The data below is to be retyped exactly, line by line.

Collected data entries:
========

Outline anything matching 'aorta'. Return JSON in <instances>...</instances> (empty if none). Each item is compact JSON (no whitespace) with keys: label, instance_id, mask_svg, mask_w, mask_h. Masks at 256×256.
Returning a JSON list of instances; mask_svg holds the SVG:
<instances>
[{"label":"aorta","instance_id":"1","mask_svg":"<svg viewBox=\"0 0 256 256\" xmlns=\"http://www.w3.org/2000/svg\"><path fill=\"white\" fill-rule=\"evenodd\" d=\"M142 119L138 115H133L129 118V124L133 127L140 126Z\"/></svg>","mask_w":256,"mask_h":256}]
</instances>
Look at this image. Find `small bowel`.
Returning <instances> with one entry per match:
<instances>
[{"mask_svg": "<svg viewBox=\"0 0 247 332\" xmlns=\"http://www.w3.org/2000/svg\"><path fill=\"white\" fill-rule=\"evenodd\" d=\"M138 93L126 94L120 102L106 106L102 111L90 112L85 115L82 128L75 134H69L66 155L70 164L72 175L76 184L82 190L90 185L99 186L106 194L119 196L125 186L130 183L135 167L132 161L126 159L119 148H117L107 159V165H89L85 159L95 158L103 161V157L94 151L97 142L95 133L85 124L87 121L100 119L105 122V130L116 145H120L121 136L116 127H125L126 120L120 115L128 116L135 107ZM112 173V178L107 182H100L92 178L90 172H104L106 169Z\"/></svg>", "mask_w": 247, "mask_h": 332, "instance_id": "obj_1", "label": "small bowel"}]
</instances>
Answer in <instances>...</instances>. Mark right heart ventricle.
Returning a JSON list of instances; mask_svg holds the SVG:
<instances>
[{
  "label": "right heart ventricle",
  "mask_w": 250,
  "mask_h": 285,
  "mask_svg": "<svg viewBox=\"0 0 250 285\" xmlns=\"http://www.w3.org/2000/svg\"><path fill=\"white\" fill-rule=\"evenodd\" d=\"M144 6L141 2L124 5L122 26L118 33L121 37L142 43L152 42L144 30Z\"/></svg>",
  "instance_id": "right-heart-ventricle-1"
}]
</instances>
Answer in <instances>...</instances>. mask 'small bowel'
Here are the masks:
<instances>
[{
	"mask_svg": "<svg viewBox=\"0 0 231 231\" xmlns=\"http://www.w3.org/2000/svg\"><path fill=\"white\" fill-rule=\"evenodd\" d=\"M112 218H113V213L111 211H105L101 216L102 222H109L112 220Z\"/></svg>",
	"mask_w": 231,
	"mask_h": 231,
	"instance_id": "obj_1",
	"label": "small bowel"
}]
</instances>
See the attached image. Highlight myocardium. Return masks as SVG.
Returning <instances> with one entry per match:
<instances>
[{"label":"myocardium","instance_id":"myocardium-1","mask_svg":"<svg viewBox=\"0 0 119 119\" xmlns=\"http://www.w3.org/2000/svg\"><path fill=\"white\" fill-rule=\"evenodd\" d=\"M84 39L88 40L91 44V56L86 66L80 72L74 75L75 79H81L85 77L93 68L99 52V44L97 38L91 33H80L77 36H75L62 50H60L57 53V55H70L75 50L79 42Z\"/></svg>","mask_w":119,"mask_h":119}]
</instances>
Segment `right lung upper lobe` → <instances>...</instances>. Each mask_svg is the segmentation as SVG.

========

TASK SOLUTION:
Outline anything matching 'aorta'. Return JSON in <instances>...</instances> (empty if none). Each item is compact JSON (no whitespace) with keys: label, instance_id, mask_svg, mask_w, mask_h. Masks at 256×256.
Returning a JSON list of instances; mask_svg holds the SVG:
<instances>
[{"label":"aorta","instance_id":"1","mask_svg":"<svg viewBox=\"0 0 256 256\" xmlns=\"http://www.w3.org/2000/svg\"><path fill=\"white\" fill-rule=\"evenodd\" d=\"M142 119L138 115H133L129 118V124L133 127L140 126Z\"/></svg>","mask_w":256,"mask_h":256}]
</instances>
Look at this image. Find `small bowel`.
Returning <instances> with one entry per match:
<instances>
[{"mask_svg": "<svg viewBox=\"0 0 247 332\" xmlns=\"http://www.w3.org/2000/svg\"><path fill=\"white\" fill-rule=\"evenodd\" d=\"M138 93L126 94L120 102L106 106L102 111L90 112L85 115L82 128L75 134H69L66 155L70 164L72 175L76 184L82 190L90 185L99 186L106 194L119 196L125 186L130 183L135 167L132 161L126 159L119 148H117L107 159V165H89L85 159L95 158L103 161V157L94 151L97 142L95 133L85 124L87 121L100 119L105 122V130L116 145H120L121 136L116 127H125L126 120L120 115L128 116L135 107ZM112 173V178L107 182H100L92 178L90 172H104L106 169Z\"/></svg>", "mask_w": 247, "mask_h": 332, "instance_id": "obj_1", "label": "small bowel"}]
</instances>
Answer in <instances>...</instances>. Mark right heart ventricle.
Returning a JSON list of instances; mask_svg holds the SVG:
<instances>
[{
  "label": "right heart ventricle",
  "mask_w": 250,
  "mask_h": 285,
  "mask_svg": "<svg viewBox=\"0 0 250 285\" xmlns=\"http://www.w3.org/2000/svg\"><path fill=\"white\" fill-rule=\"evenodd\" d=\"M144 6L141 2L124 5L122 26L118 33L121 37L142 43L152 42L144 30Z\"/></svg>",
  "instance_id": "right-heart-ventricle-1"
}]
</instances>
Answer in <instances>...</instances>. mask 'small bowel'
Here are the masks:
<instances>
[{
	"mask_svg": "<svg viewBox=\"0 0 231 231\" xmlns=\"http://www.w3.org/2000/svg\"><path fill=\"white\" fill-rule=\"evenodd\" d=\"M112 218H113V213L111 211H105L101 216L102 222H109L112 220Z\"/></svg>",
	"mask_w": 231,
	"mask_h": 231,
	"instance_id": "obj_1",
	"label": "small bowel"
}]
</instances>
See the attached image. Highlight myocardium. Return masks as SVG.
Returning <instances> with one entry per match:
<instances>
[{"label":"myocardium","instance_id":"myocardium-1","mask_svg":"<svg viewBox=\"0 0 119 119\" xmlns=\"http://www.w3.org/2000/svg\"><path fill=\"white\" fill-rule=\"evenodd\" d=\"M84 39L88 40L91 44V56L86 66L80 72L74 75L75 79H81L85 77L93 68L99 52V44L97 38L91 33H80L77 36H75L62 50H60L57 53V55H70L75 50L79 42Z\"/></svg>","mask_w":119,"mask_h":119}]
</instances>
Segment `right lung upper lobe` → <instances>...</instances>. Each mask_svg is the segmentation as SVG.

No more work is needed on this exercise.